Exercise input:
* * * * * * * * *

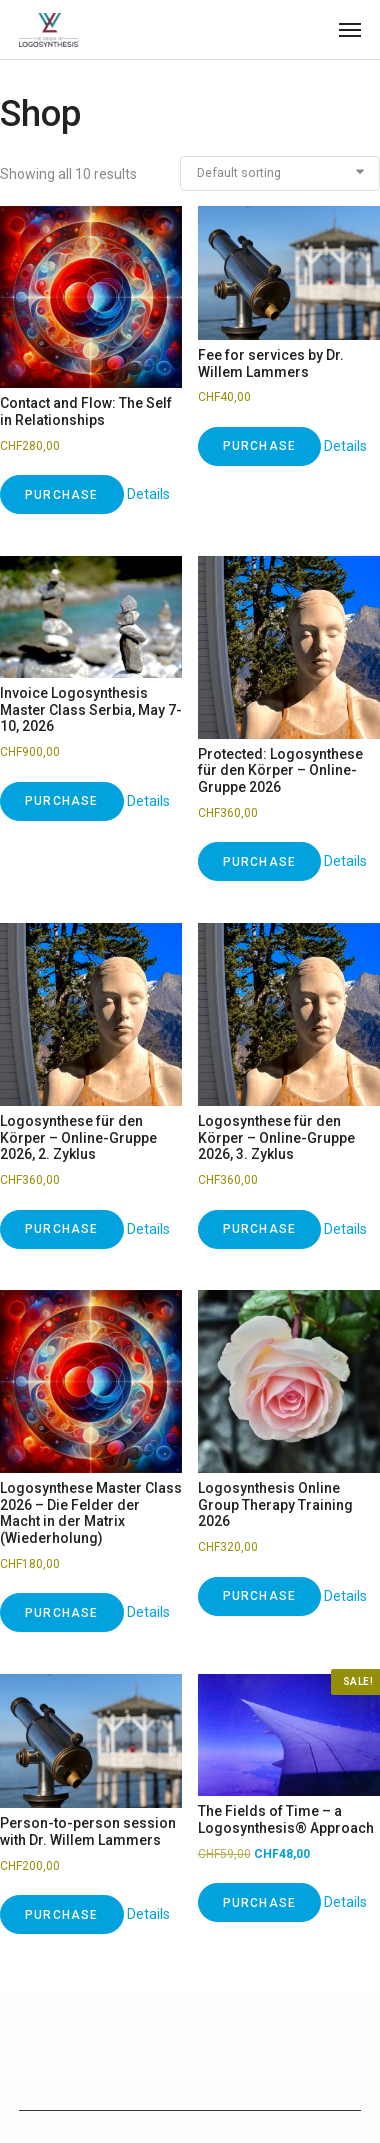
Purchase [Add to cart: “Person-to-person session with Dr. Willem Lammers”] (62, 1915)
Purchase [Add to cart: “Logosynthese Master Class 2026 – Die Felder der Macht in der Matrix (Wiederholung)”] (62, 1613)
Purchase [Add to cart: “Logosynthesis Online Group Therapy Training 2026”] (260, 1596)
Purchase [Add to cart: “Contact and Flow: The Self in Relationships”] (62, 495)
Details (148, 494)
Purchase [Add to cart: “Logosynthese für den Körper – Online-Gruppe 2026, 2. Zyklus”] (62, 1229)
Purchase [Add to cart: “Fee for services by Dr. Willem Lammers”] (260, 446)
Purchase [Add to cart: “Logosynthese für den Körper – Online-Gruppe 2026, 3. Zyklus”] (260, 1229)
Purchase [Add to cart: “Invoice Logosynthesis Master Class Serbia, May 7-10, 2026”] (62, 801)
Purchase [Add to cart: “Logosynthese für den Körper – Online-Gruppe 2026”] (260, 862)
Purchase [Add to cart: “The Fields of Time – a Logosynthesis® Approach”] (260, 1903)
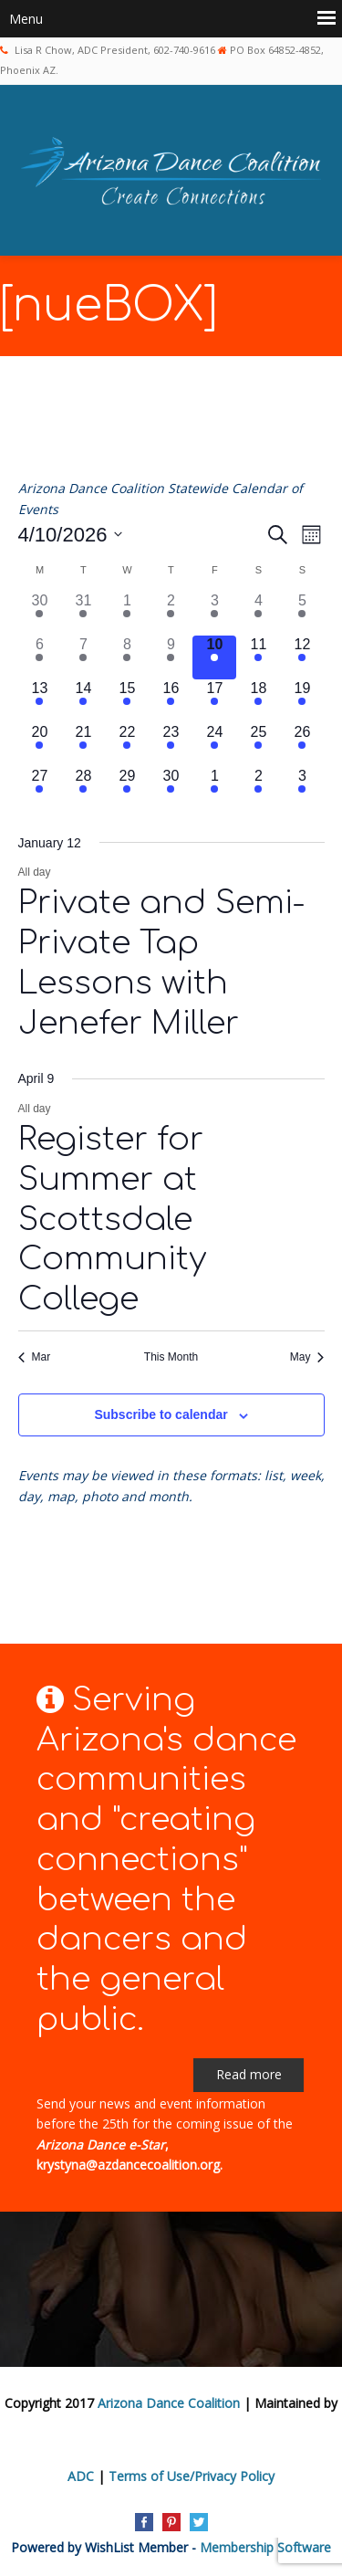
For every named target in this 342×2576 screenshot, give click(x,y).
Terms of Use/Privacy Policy (192, 2476)
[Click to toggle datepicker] (70, 535)
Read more (249, 2074)
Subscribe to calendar (160, 1414)
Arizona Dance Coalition (169, 2403)
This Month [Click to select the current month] (171, 1357)
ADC (80, 2476)
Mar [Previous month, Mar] (34, 1357)
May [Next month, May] (307, 1357)
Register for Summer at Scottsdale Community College (112, 1219)
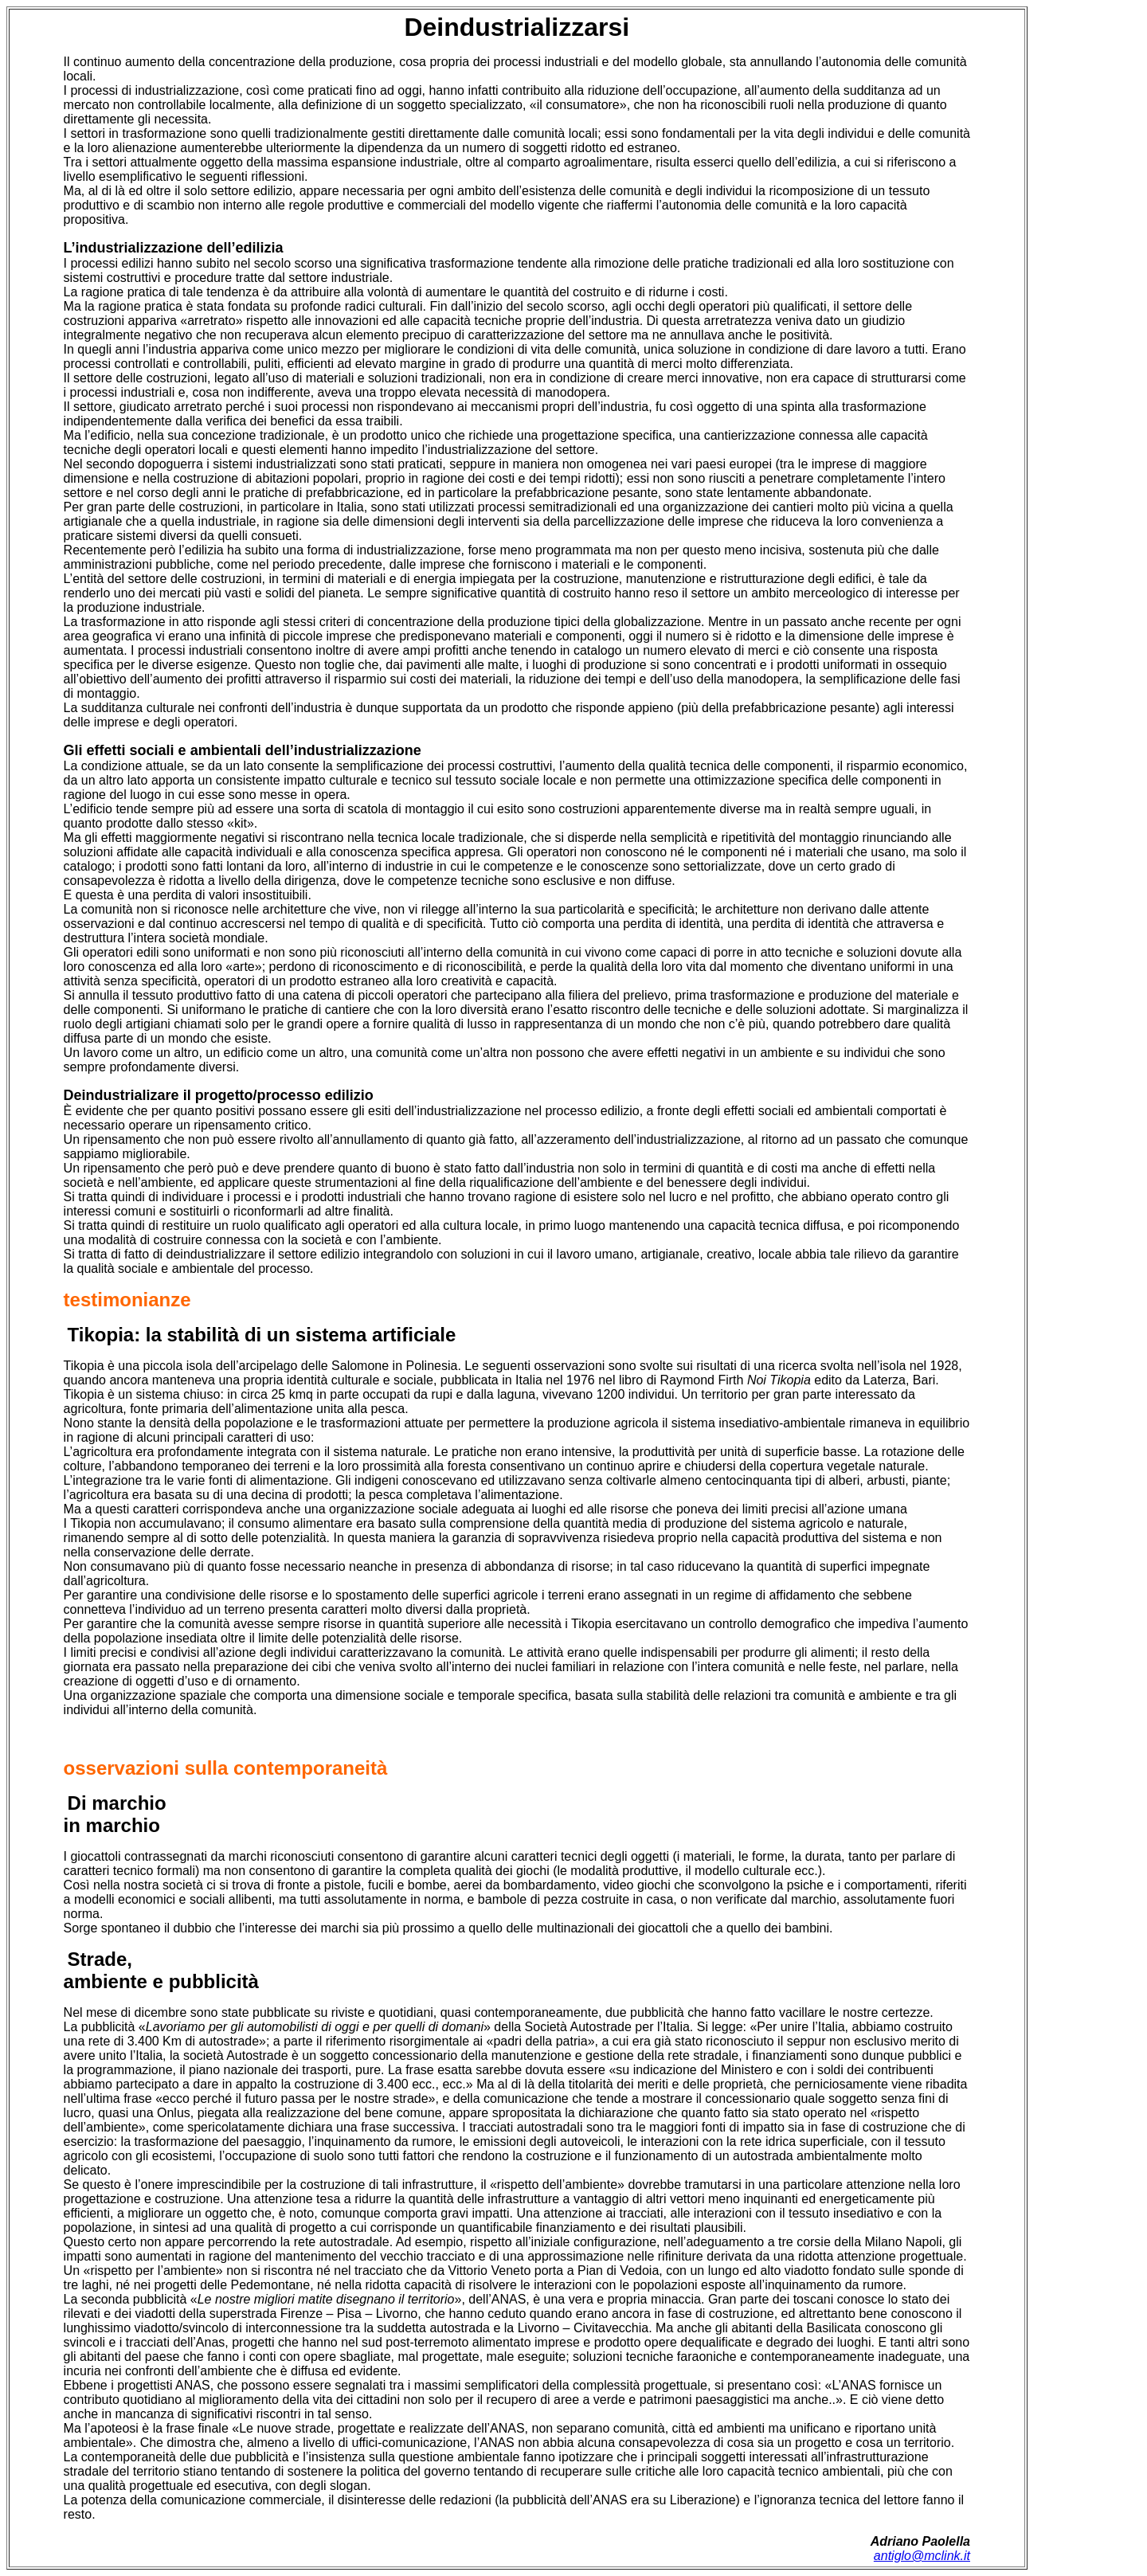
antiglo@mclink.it (922, 2555)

* * * * * * * * *

Problem description: Print the records above exactly as they stand, but leave out the pictures.

Problem solution:
Purchase [Add to cart: “Person-to-person session with Dr. Willem Lammers”] (62, 1915)
Purchase [Add to cart: “Logosynthese Master Class 2026 – Die Felder der Macht in der Matrix (Wiederholung)”] (62, 1613)
Purchase [Add to cart: “Logosynthesis Online Group Therapy Training 2026”] (260, 1596)
Purchase [Add to cart: “Contact and Flow: The Self in Relationships”] (62, 495)
Details (148, 494)
Purchase [Add to cart: “Logosynthese für den Körper – Online-Gruppe 2026, 2. Zyklus”] (62, 1229)
Purchase [Add to cart: “Fee for services by Dr. Willem Lammers”] (260, 446)
Purchase [Add to cart: “Logosynthese für den Körper – Online-Gruppe 2026, 3. Zyklus”] (260, 1229)
Purchase [Add to cart: “Invoice Logosynthesis Master Class Serbia, May 7-10, 2026”] (62, 801)
Purchase [Add to cart: “Logosynthese für den Körper – Online-Gruppe 2026”] (260, 862)
Purchase [Add to cart: “The Fields of Time – a Logosynthesis® Approach”] (260, 1903)
For every named target in this 342×2576 screenshot, give click(x,y).
Terms of Use/Privacy Policy (192, 2476)
[Click to toggle datepicker] (70, 535)
Read more (249, 2074)
Subscribe to calendar (160, 1414)
Arizona Dance Coalition (169, 2403)
This Month [Click to select the current month] (171, 1357)
ADC (80, 2476)
Mar [Previous month, Mar] (34, 1357)
May [Next month, May] (307, 1357)
Register for Summer at Scottsdale Community College (112, 1219)
antiglo@mclink.it (922, 2555)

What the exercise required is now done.